Human beings seek out light; it provides comfort, warmth, the ability to see and the energy to grow food.

So it makes sense that many holidays are celebrated with lights as part of their tradition. This is especially true in the fall and winter, when there is less daylight.

Here are some of the holidays and observances around the world that are traditionally celebrated with lights or candles. Your family may be lighting a menorah for Hannukah, which starts tonight or have lights on a Christmas tree. Whatever your tradition, think about how the lights make you feel and why. It will help make the holiday more meaningful!

The National Menorah joined the National Christmas Tree on the Ellipse for the first time in 1979. (Robert A. Reeder/The Washington Post)
Celebrated in October or November

This is the most important holiday in India and is also called the Festival of Lights. Once celebrated to honor the last crop of the year, Diwali now represents the victory of good over evil. People all over India light small clay lamps as decorations, watch fireworks and have family gatherings. The lamps symbolize each person’s internal light, even in darkness.

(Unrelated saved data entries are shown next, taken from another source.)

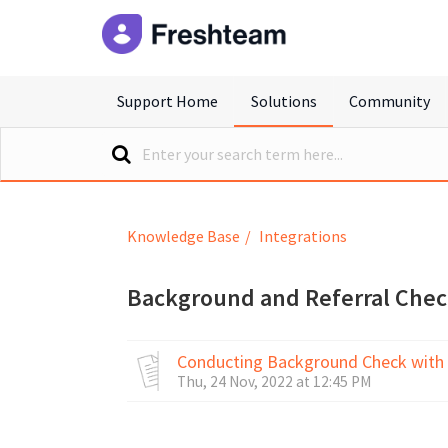
freshteam
Support Home
Solutions
Community
Knowledge Base
Integrations
Background and Referral Che
Conducting Background Check with
Thu, 24 Nov, 2022 at 12:45 PM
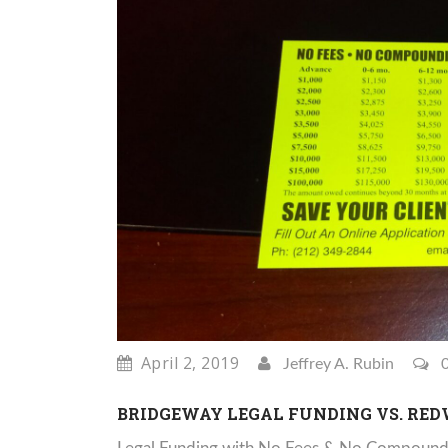
April 2, 2019
Jeffrey A. Rubin
0
BRIDGEWAY LEGAL FUNDING VS. RE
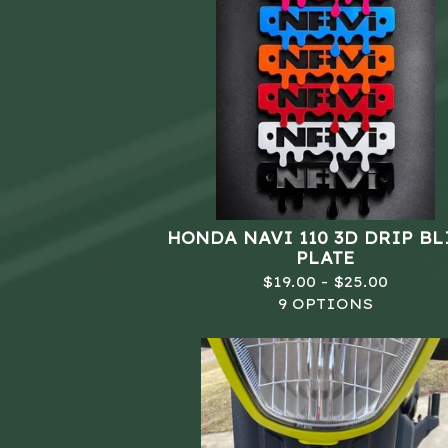
HONDA NAVI 110 3D DRIP B
PLATE
$
19.00 -
$
25.00
9 OPTIONS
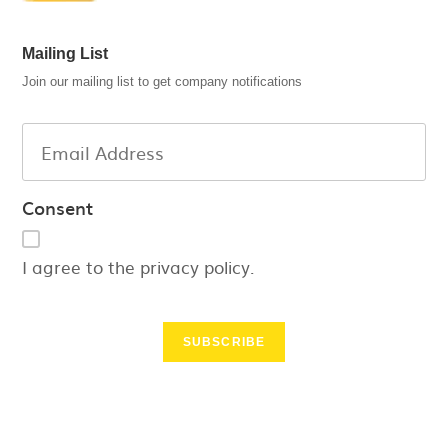
Mailing List
Join our mailing list to get company notifications
Consent
I agree to the privacy policy.
SUBSCRIBE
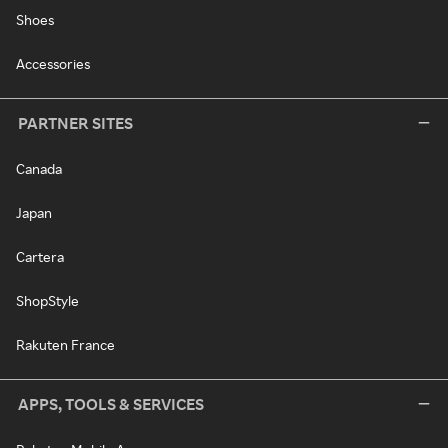
Shoes
Accessories
PARTNER SITES
Canada
Japan
Cartera
ShopStyle
Rakuten France
APPS, TOOLS & SERVICES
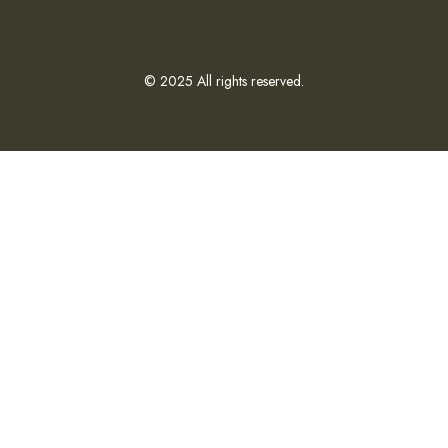
© 2025 All rights reserved.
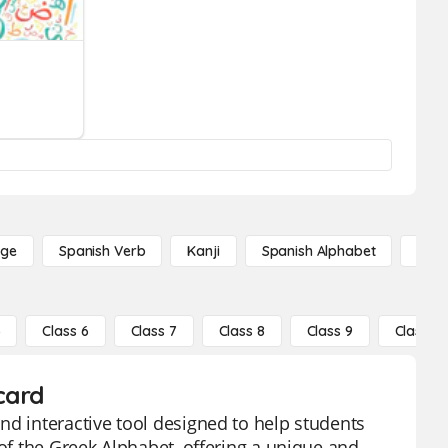
age
Spanish Verb
Kanji
Spanish Alphabet
Russ
5
Class 6
Class 7
Class 8
Class 9
Class 10
card
nd interactive tool designed to help students
 of the Greek Alphabet, offering a unique and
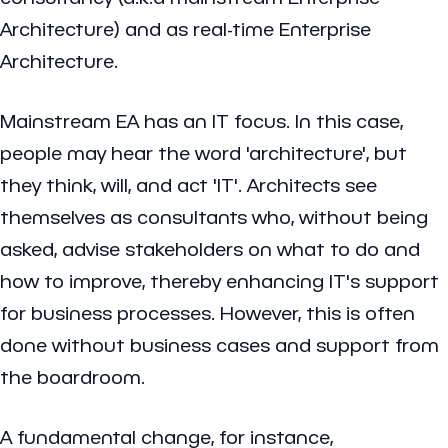
Architecture) and as real-time Enterprise
Architecture.
Mainstream EA has an IT focus. In this case,
people may hear the word 'architecture', but
they think, will, and act 'IT'. Architects see
themselves as consultants who, without being
asked, advise stakeholders on what to do and
how to improve, thereby enhancing IT's support
for business processes. However, this is often
done without business cases and support from
the boardroom.
A fundamental change, for instance,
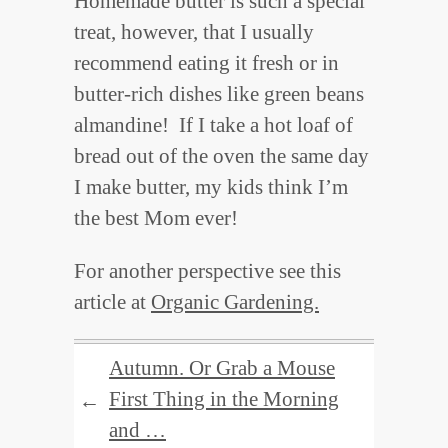
Homemade butter is such a special
treat, however, that I usually
recommend eating it fresh or in
butter-rich dishes like green beans
almandine! If I take a hot loaf of
bread out of the oven the same day
I make butter, my kids think I’m
the best Mom ever!
For another perspective see this
article at
Organic Gardening.
Autumn. Or Grab a Mouse
First Thing in the Morning
←
and …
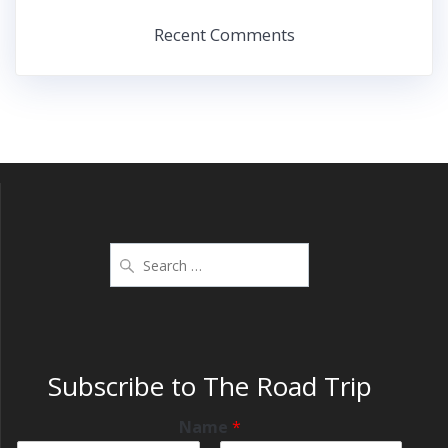
Recent Comments
Subscribe to The Road Trip
Name
*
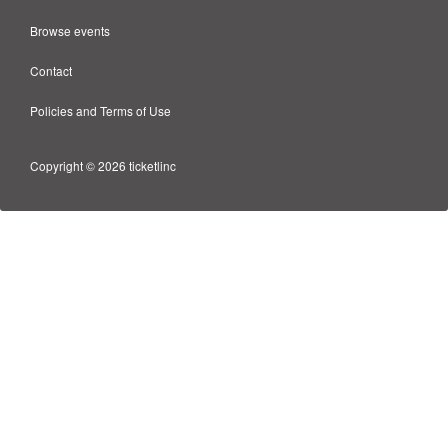
Browse events
Contact
Policies and Terms of Use
Copyright © 2026 ticketlinc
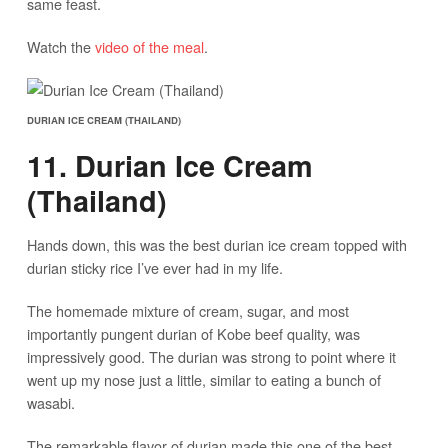
same feast.
Watch the
video of the meal
.
DURIAN ICE CREAM (THAILAND)
11. Durian Ice Cream
(Thailand)
Hands down, this was the best durian ice cream topped with
durian sticky rice I’ve ever had in my life.
The homemade mixture of cream, sugar, and most
importantly pungent durian of Kobe beef quality, was
impressively good. The durian was strong to point where it
went up my nose just a little, similar to eating a bunch of
wasabi.
The remarkable flavor of durian made this one of the best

Usually celebrated in December

This Jewish holiday is also called the Festival of Lights, and celebrates a miracle that happened more than 2,000 years ago at a Jewish temple in Jerusalem. Jews had been forced from their temple by war, and when they returned after achieving victory, they had only enough oil to keep the temple’s lamp burning for one night. But somehow the lamp burned for eight days on that little bit of oil. Today, Jews celebrate this “miracle of light” by lighting the candles on a Menorah for eight days, eating foods fried in oil and giving gifts.

Winter solstice
December 21 or 22

Throughout history, the day with the least daylight has been marked with celebrations. Once called Yule, it was marked with the burning of a log. Today, many people still observe the winter solstice, which falls on December 22 this year, as a time to look forward to longer days with more light and warmth from the sun. That was even more important before modern heat and electricity!

December 25

This important holiday in Christianity is now a major commercial holiday, too, with gifts and shopping and lots of Christmas lights. About 1,700 years ago, the Christian church chose to celebrate the birth of Jesus on December 25, which at the time was the date of the winter solstice. As those celebrations were focused on light, the tradition carried over to Christmas. “A Yule-Christmas link was a natural,” said historian Joseph F. Kelly, author of “The Origins of Christmas.”

December 26-January 2

This is a relatively young holiday, created in 1966, that celebrates African and African American culture and community. The holiday is built around seven principles, including unity, faith and creativity, which are honored with a candle holder with seven candles. One is lit each night during the holiday.